Extracted entries START

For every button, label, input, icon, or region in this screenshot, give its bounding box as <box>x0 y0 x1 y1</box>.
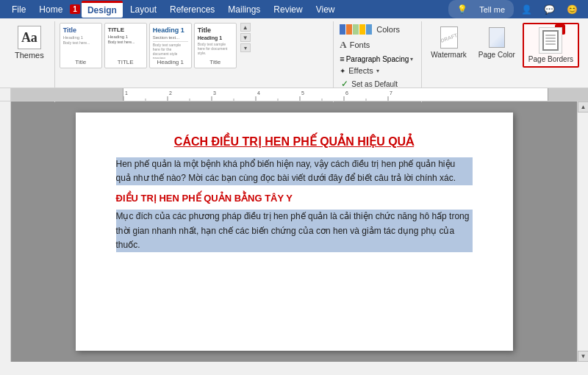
right-scrollbar: ▲ ▼ <box>577 101 588 362</box>
page-color-label: Page Color <box>478 51 515 59</box>
style-item-1[interactable]: Title Heading 1Body text here... Title <box>60 23 102 68</box>
menu-design[interactable]: Design <box>82 1 123 18</box>
checkmark-icon: ✓ <box>341 79 348 89</box>
ruler: 1 2 3 4 5 6 7 <box>0 88 588 101</box>
fonts-button[interactable]: A Fonts <box>338 38 415 52</box>
style-name-3: Heading 1 <box>157 59 184 65</box>
menu-bar: File Home 1 Design Layout References Mai… <box>0 0 588 18</box>
scroll-up-button[interactable]: ▲ <box>578 101 588 113</box>
scroll-more-arrow[interactable]: ▾ <box>240 43 251 52</box>
watermark-icon: DRAFT <box>437 26 461 49</box>
color-swatch-5 <box>366 24 372 35</box>
watermark-button[interactable]: DRAFT Watermark <box>426 23 471 62</box>
style-item-4[interactable]: Title Heading 1 Body text sample here fo… <box>194 23 237 68</box>
document-title: CÁCH ĐIỀU TRỊ HEN PHẾ QUẢN HIỆU QUẢ <box>116 135 473 149</box>
menu-mailings[interactable]: Mailings <box>222 2 266 17</box>
pb-inner <box>542 30 559 51</box>
menu-view[interactable]: View <box>310 2 341 17</box>
para-spacing-icon: ≡ <box>340 54 344 63</box>
tell-me-label: Tell me <box>475 3 509 16</box>
document-paragraph-2: Mục đích của các phương pháp điều trị he… <box>116 210 473 252</box>
lightbulb-icon: 💡 <box>453 2 472 16</box>
user-icon[interactable]: 👤 <box>517 2 537 17</box>
ruler-corner <box>0 88 11 101</box>
style-item-3[interactable]: Heading 1 Section text... Body text samp… <box>149 23 192 68</box>
ruler-ticks-svg: 1 2 3 4 5 6 7 <box>123 88 548 101</box>
scroll-down-button[interactable]: ▼ <box>578 351 588 362</box>
svg-text:2: 2 <box>169 90 172 96</box>
style-item-2[interactable]: TITLE Heading 1Body text here... TITLE <box>104 23 147 68</box>
themes-icon: Aa <box>18 26 41 49</box>
menu-file[interactable]: File <box>6 2 32 17</box>
menu-layout[interactable]: Layout <box>124 2 162 17</box>
watermark-label: Watermark <box>431 51 467 59</box>
color-swatch-2 <box>346 24 352 35</box>
scroll-up-arrow[interactable]: ▲ <box>240 23 251 32</box>
color-swatch-1 <box>340 24 345 35</box>
svg-text:3: 3 <box>213 90 216 96</box>
tell-me-box[interactable]: 💡 Tell me <box>448 0 514 18</box>
ruler-left-margin <box>11 88 123 101</box>
page-borders-icon <box>539 27 562 54</box>
style-preview-3: Heading 1 Section text... Body text samp… <box>152 26 189 59</box>
style-name-4: Title <box>209 59 220 65</box>
menu-home[interactable]: Home <box>33 2 68 17</box>
watermark-page: DRAFT <box>440 26 458 49</box>
svg-text:6: 6 <box>345 90 348 96</box>
scroll-down-arrow[interactable]: ▼ <box>240 33 251 42</box>
style-name-1: Title <box>75 59 86 65</box>
watermark-text: DRAFT <box>440 32 458 43</box>
style-preview-2: TITLE Heading 1Body text here... <box>107 26 144 59</box>
fonts-label: Fonts <box>350 40 370 49</box>
effects-button[interactable]: ✦ Effects ▾ <box>338 65 415 76</box>
fonts-icon: A <box>340 39 346 51</box>
paragraph-spacing-button[interactable]: ≡ Paragraph Spacing ▾ <box>338 54 415 64</box>
effects-dropdown: ▾ <box>376 68 379 74</box>
effects-icon: ✦ <box>340 67 345 75</box>
page-borders-icon-wrap: 2 <box>539 27 562 54</box>
document-paragraph-1: Hen phế quản là một bệnh khá phổ biến hi… <box>116 157 473 185</box>
badge-1: 1 <box>70 4 80 14</box>
svg-text:5: 5 <box>301 90 304 96</box>
ruler-content: 1 2 3 4 5 6 7 <box>123 88 548 101</box>
colors-swatch <box>340 24 372 35</box>
page-color-button[interactable]: Page Color <box>474 23 520 62</box>
style-preview-1: Title Heading 1Body text here... <box>62 26 99 59</box>
document-subtitle: ĐIỀU TRỊ HEN PHẾ QUẢN BẰNG TÂY Y <box>116 193 473 204</box>
themes-button[interactable]: Aa Themes <box>9 23 50 63</box>
svg-text:4: 4 <box>257 90 260 96</box>
style-name-2: TITLE <box>118 59 134 65</box>
ribbon: Aa Themes Title Heading 1Body text here.… <box>0 18 588 88</box>
set-default-label: Set as Default <box>351 80 398 88</box>
colors-label: Colors <box>376 25 400 34</box>
smiley-icon[interactable]: 😊 <box>562 2 582 17</box>
scroll-track[interactable] <box>578 113 588 351</box>
menu-right: 💡 Tell me 👤 💬 😊 <box>448 0 582 18</box>
color-swatch-3 <box>353 24 359 35</box>
page-borders-button[interactable]: 2 Page Border <box>523 23 579 68</box>
main-area: CÁCH ĐIỀU TRỊ HEN PHẾ QUẢN HIỆU QUẢ Hen … <box>0 101 588 362</box>
document-area: CÁCH ĐIỀU TRỊ HEN PHẾ QUẢN HIỆU QUẢ Hen … <box>11 101 577 362</box>
page-color-icon <box>485 26 509 49</box>
paragraph-spacing-label: Paragraph Spacing <box>346 55 409 63</box>
themes-label: Themes <box>15 51 44 60</box>
page-borders-label: Page Borders <box>528 55 573 63</box>
color-swatch-4 <box>359 24 365 35</box>
vertical-ruler <box>0 101 11 362</box>
svg-text:7: 7 <box>390 90 392 96</box>
menu-references[interactable]: References <box>164 2 220 17</box>
ruler-right-margin <box>548 88 588 101</box>
svg-text:1: 1 <box>125 90 128 96</box>
colors-button[interactable]: Colors <box>338 23 415 36</box>
document-page: CÁCH ĐIỀU TRỊ HEN PHẾ QUẢN HIỆU QUẢ Hen … <box>76 113 513 351</box>
pb-lines <box>544 32 557 48</box>
para-spacing-dropdown: ▾ <box>410 56 413 63</box>
effects-label: Effects <box>348 66 373 75</box>
style-preview-4: Title Heading 1 Body text sample here fo… <box>197 26 234 59</box>
style-scroll-arrows: ▲ ▼ ▾ <box>239 23 252 63</box>
chat-icon[interactable]: 💬 <box>539 2 559 17</box>
menu-review[interactable]: Review <box>268 2 308 17</box>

Extracted entries END

* Description of the task: From the first line to the last, set down the data exactly, without the pictures.

* Response area:
For every button, label, input, icon, or region in this screenshot, give its bounding box as <box>x0 y0 x1 y1</box>.
right-scrollbar: ▲ ▼ <box>577 101 588 362</box>
page-color-label: Page Color <box>478 51 515 59</box>
style-item-1[interactable]: Title Heading 1Body text here... Title <box>60 23 102 68</box>
menu-design[interactable]: Design <box>82 1 123 18</box>
checkmark-icon: ✓ <box>341 79 348 89</box>
ruler: 1 2 3 4 5 6 7 <box>0 88 588 101</box>
fonts-button[interactable]: A Fonts <box>338 38 415 52</box>
style-name-3: Heading 1 <box>157 59 184 65</box>
menu-bar: File Home 1 Design Layout References Mai… <box>0 0 588 18</box>
scroll-up-button[interactable]: ▲ <box>578 101 588 113</box>
scroll-more-arrow[interactable]: ▾ <box>240 43 251 52</box>
watermark-icon: DRAFT <box>437 26 461 49</box>
color-swatch-5 <box>366 24 372 35</box>
watermark-button[interactable]: DRAFT Watermark <box>426 23 471 62</box>
style-item-4[interactable]: Title Heading 1 Body text sample here fo… <box>194 23 237 68</box>
document-title: CÁCH ĐIỀU TRỊ HEN PHẾ QUẢN HIỆU QUẢ <box>116 135 473 149</box>
menu-mailings[interactable]: Mailings <box>222 2 266 17</box>
pb-inner <box>542 30 559 51</box>
menu-view[interactable]: View <box>310 2 341 17</box>
para-spacing-icon: ≡ <box>340 54 344 63</box>
tell-me-label: Tell me <box>475 3 509 16</box>
document-paragraph-2: Mục đích của các phương pháp điều trị he… <box>116 210 473 252</box>
lightbulb-icon: 💡 <box>453 2 472 16</box>
user-icon[interactable]: 👤 <box>517 2 537 17</box>
ruler-corner <box>0 88 11 101</box>
style-item-3[interactable]: Heading 1 Section text... Body text samp… <box>149 23 192 68</box>
ruler-ticks-svg: 1 2 3 4 5 6 7 <box>123 88 548 101</box>
scroll-down-button[interactable]: ▼ <box>578 351 588 362</box>
svg-text:2: 2 <box>169 90 172 96</box>
style-item-2[interactable]: TITLE Heading 1Body text here... TITLE <box>104 23 147 68</box>
themes-icon: Aa <box>18 26 41 49</box>
menu-file[interactable]: File <box>6 2 32 17</box>
menu-layout[interactable]: Layout <box>124 2 162 17</box>
watermark-label: Watermark <box>431 51 467 59</box>
color-swatch-2 <box>346 24 352 35</box>
scroll-up-arrow[interactable]: ▲ <box>240 23 251 32</box>
color-swatch-1 <box>340 24 345 35</box>
svg-text:3: 3 <box>213 90 216 96</box>
tell-me-box[interactable]: 💡 Tell me <box>448 0 514 18</box>
ruler-left-margin <box>11 88 123 101</box>
page-borders-icon <box>539 27 562 54</box>
style-preview-3: Heading 1 Section text... Body text samp… <box>152 26 189 59</box>
style-name-4: Title <box>209 59 220 65</box>
menu-home[interactable]: Home <box>33 2 68 17</box>
watermark-page: DRAFT <box>440 26 458 49</box>
svg-text:6: 6 <box>345 90 348 96</box>
scroll-down-arrow[interactable]: ▼ <box>240 33 251 42</box>
style-name-1: Title <box>75 59 86 65</box>
watermark-text: DRAFT <box>440 32 458 43</box>
style-preview-2: TITLE Heading 1Body text here... <box>107 26 144 59</box>
fonts-label: Fonts <box>350 40 370 49</box>
effects-button[interactable]: ✦ Effects ▾ <box>338 65 415 76</box>
fonts-icon: A <box>340 39 346 51</box>
paragraph-spacing-button[interactable]: ≡ Paragraph Spacing ▾ <box>338 54 415 64</box>
effects-dropdown: ▾ <box>376 68 379 74</box>
effects-icon: ✦ <box>340 67 345 75</box>
page-borders-icon-wrap: 2 <box>539 27 562 54</box>
document-paragraph-1: Hen phế quản là một bệnh khá phổ biến hi… <box>116 157 473 185</box>
badge-1: 1 <box>70 4 80 14</box>
svg-text:5: 5 <box>301 90 304 96</box>
ruler-content: 1 2 3 4 5 6 7 <box>123 88 548 101</box>
colors-swatch <box>340 24 372 35</box>
page-color-button[interactable]: Page Color <box>474 23 520 62</box>
style-preview-1: Title Heading 1Body text here... <box>62 26 99 59</box>
document-subtitle: ĐIỀU TRỊ HEN PHẾ QUẢN BẰNG TÂY Y <box>116 193 473 204</box>
themes-button[interactable]: Aa Themes <box>9 23 50 63</box>
svg-text:4: 4 <box>257 90 260 96</box>
style-name-2: TITLE <box>118 59 134 65</box>
ribbon: Aa Themes Title Heading 1Body text here.… <box>0 18 588 88</box>
set-default-label: Set as Default <box>351 80 398 88</box>
colors-label: Colors <box>376 25 400 34</box>
smiley-icon[interactable]: 😊 <box>562 2 582 17</box>
scroll-track[interactable] <box>578 113 588 351</box>
menu-right: 💡 Tell me 👤 💬 😊 <box>448 0 582 18</box>
color-swatch-3 <box>353 24 359 35</box>
page-borders-button[interactable]: 2 Page Border <box>523 23 579 68</box>
main-area: CÁCH ĐIỀU TRỊ HEN PHẾ QUẢN HIỆU QUẢ Hen … <box>0 101 588 362</box>
document-area: CÁCH ĐIỀU TRỊ HEN PHẾ QUẢN HIỆU QUẢ Hen … <box>11 101 577 362</box>
page-color-icon <box>485 26 509 49</box>
paragraph-spacing-label: Paragraph Spacing <box>346 55 409 63</box>
themes-label: Themes <box>15 51 44 60</box>
page-borders-label: Page Borders <box>528 55 573 63</box>
color-swatch-4 <box>359 24 365 35</box>
vertical-ruler <box>0 101 11 362</box>
svg-text:7: 7 <box>390 90 392 96</box>
menu-references[interactable]: References <box>164 2 220 17</box>
ruler-right-margin <box>548 88 588 101</box>
svg-text:1: 1 <box>125 90 128 96</box>
colors-button[interactable]: Colors <box>338 23 415 36</box>
document-page: CÁCH ĐIỀU TRỊ HEN PHẾ QUẢN HIỆU QUẢ Hen … <box>76 113 513 351</box>
pb-lines <box>544 32 557 48</box>
para-spacing-dropdown: ▾ <box>410 56 413 63</box>
effects-label: Effects <box>348 66 373 75</box>
style-preview-4: Title Heading 1 Body text sample here fo… <box>197 26 234 59</box>
style-scroll-arrows: ▲ ▼ ▾ <box>239 23 252 63</box>
chat-icon[interactable]: 💬 <box>539 2 559 17</box>
menu-review[interactable]: Review <box>268 2 308 17</box>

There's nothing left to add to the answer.